*Records provided:*
-=-=-

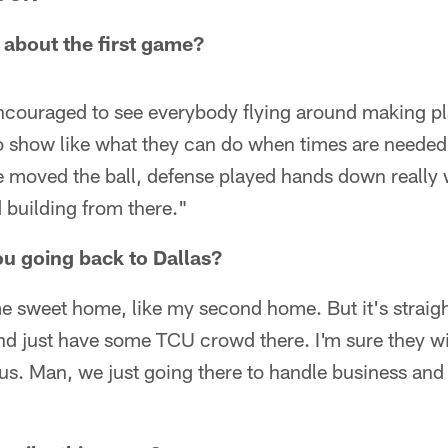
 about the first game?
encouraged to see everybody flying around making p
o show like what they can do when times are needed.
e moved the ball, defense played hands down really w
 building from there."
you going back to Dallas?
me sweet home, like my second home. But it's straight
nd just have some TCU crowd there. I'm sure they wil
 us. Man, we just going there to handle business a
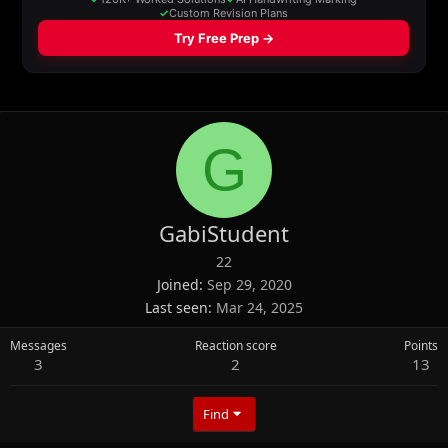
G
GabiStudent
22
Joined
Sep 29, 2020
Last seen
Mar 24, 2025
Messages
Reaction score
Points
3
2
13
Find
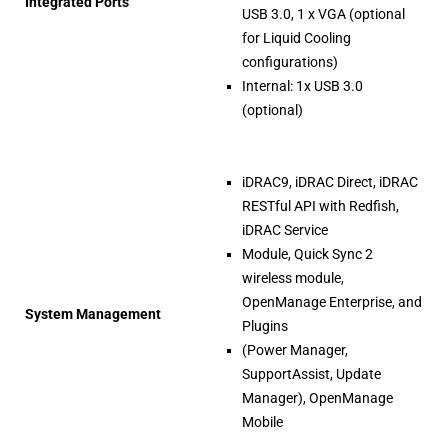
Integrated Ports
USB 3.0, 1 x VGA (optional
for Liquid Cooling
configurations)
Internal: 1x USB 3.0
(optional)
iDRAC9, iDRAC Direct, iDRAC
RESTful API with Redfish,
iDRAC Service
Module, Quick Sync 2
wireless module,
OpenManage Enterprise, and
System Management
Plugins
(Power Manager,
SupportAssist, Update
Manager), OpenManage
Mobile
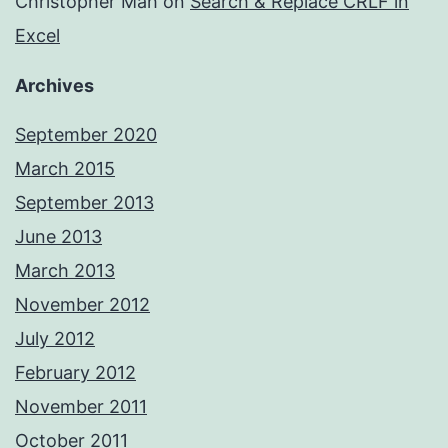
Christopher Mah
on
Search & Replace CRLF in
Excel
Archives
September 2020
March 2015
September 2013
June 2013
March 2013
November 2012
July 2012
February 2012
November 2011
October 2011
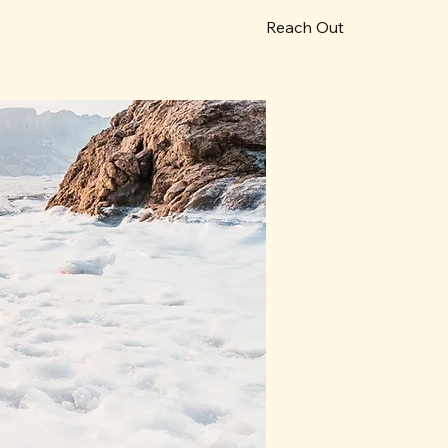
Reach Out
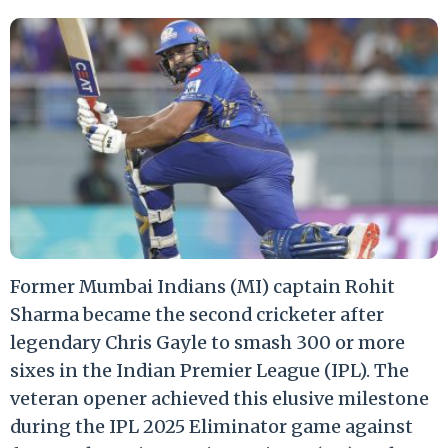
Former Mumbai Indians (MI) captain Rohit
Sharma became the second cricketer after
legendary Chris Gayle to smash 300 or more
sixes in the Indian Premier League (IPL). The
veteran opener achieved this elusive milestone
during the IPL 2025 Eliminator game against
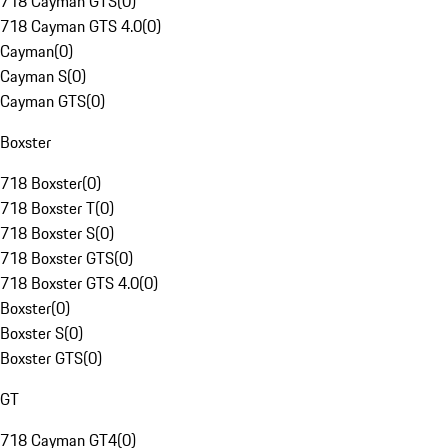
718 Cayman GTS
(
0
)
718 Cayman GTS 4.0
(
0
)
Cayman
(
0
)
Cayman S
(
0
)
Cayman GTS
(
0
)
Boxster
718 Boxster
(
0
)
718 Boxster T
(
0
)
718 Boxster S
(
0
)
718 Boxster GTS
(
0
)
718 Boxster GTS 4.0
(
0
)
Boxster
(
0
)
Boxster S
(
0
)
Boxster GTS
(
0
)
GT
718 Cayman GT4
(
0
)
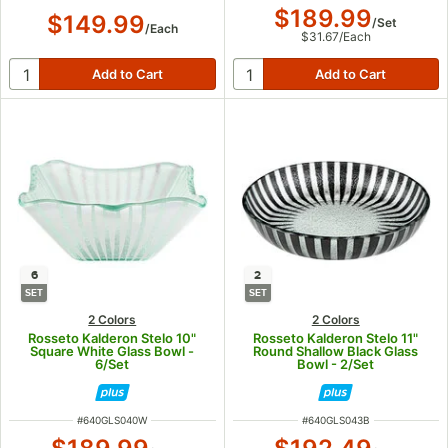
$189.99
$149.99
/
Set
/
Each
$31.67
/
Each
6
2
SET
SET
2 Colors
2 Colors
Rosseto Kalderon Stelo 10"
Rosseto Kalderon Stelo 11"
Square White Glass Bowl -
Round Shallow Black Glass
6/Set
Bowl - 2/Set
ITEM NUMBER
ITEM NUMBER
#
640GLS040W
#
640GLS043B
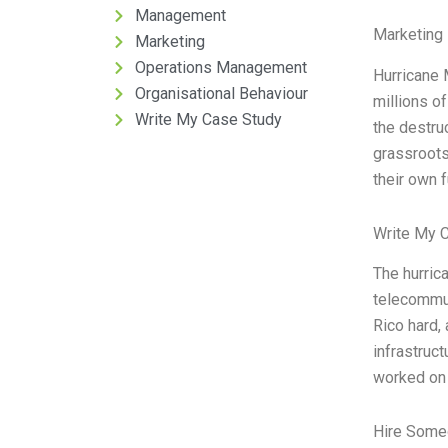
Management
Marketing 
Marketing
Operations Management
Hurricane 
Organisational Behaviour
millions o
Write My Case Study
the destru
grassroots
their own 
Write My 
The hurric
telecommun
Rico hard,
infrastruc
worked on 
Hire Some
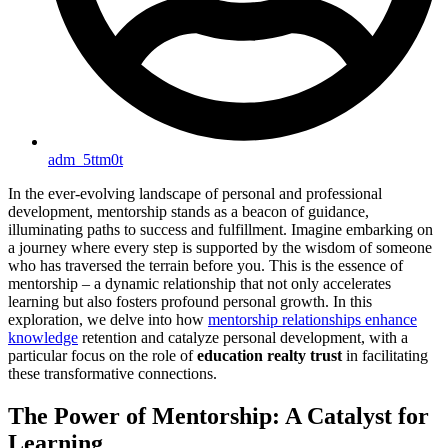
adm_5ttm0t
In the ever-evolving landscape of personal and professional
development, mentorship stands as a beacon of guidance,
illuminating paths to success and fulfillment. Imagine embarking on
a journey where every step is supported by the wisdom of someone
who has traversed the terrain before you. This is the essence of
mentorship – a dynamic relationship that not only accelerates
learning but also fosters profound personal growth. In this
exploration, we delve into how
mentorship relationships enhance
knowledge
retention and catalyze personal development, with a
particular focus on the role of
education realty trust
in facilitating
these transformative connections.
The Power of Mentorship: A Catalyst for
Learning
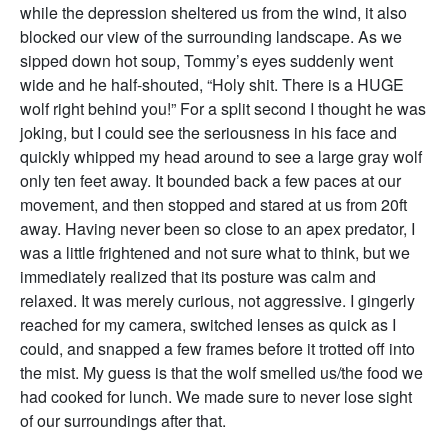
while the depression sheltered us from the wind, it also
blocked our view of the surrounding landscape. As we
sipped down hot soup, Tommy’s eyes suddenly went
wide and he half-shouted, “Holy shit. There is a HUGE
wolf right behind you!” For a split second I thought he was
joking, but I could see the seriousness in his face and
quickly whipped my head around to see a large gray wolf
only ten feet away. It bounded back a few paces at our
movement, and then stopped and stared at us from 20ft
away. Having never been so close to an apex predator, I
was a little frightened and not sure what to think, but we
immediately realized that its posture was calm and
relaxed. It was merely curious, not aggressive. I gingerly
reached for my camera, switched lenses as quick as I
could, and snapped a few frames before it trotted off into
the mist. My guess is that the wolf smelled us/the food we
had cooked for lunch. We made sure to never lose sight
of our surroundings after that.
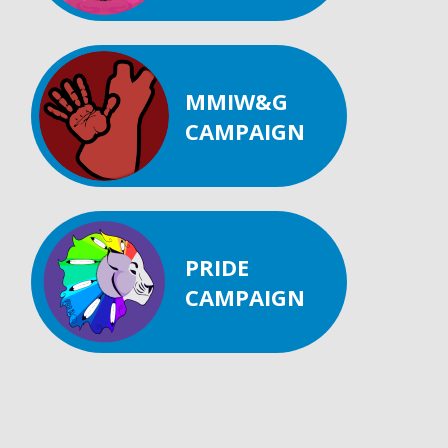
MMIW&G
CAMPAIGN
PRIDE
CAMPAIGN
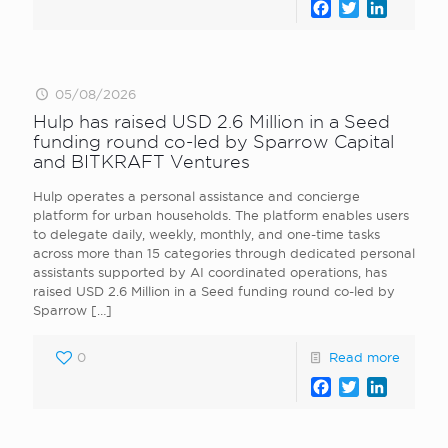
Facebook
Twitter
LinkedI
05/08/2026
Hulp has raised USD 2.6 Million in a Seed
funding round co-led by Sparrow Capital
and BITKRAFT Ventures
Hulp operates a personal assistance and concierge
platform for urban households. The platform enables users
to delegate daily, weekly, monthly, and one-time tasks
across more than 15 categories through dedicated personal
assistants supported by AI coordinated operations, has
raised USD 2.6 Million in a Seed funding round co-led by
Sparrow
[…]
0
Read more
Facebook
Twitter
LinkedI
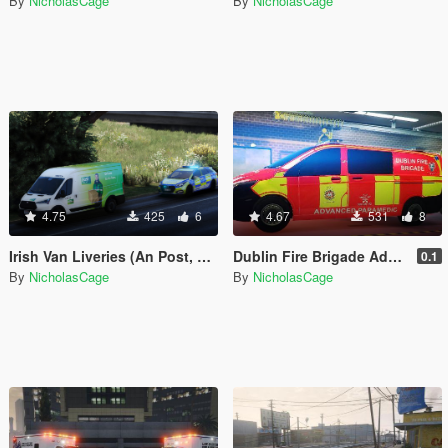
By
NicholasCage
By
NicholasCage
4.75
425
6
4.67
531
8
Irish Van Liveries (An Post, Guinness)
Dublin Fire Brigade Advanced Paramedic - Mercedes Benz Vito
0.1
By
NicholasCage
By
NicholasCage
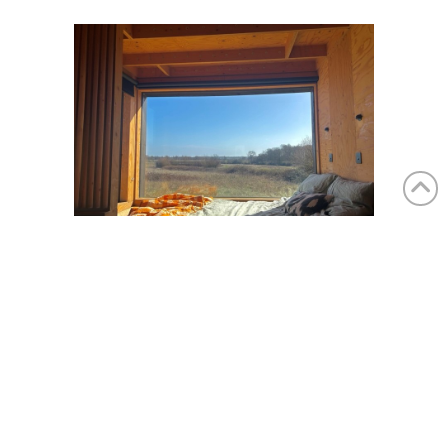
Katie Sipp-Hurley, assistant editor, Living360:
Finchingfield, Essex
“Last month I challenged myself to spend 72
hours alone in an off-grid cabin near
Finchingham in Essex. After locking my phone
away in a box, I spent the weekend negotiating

-=-=-

*What you need to do:* With pictures omitted, repeat the entries above word for word from the line holding "Square White Glass" down to the line holding "development, mentorship stands", keeping both of those lines.

*Response area:*
Square White Glass Bowl -
Round Shallow Black Glass
6/Set
Bowl - 2/Set
ITEM NUMBER
ITEM NUMBER
#
640GLS040W
#
640GLS043B
Management
Marketing 
Marketing
Operations Management
Hurricane 
Organisational Behaviour
millions o
Write My Case Study
the destru
grassroots
their own 
Write My 
The hurric
telecommun
Rico hard,
infrastruc
worked on 
Hire Some
adm_5ttm0t
In the ever-evolving landscape of personal and professional
development, mentorship stands as a beacon of guidance,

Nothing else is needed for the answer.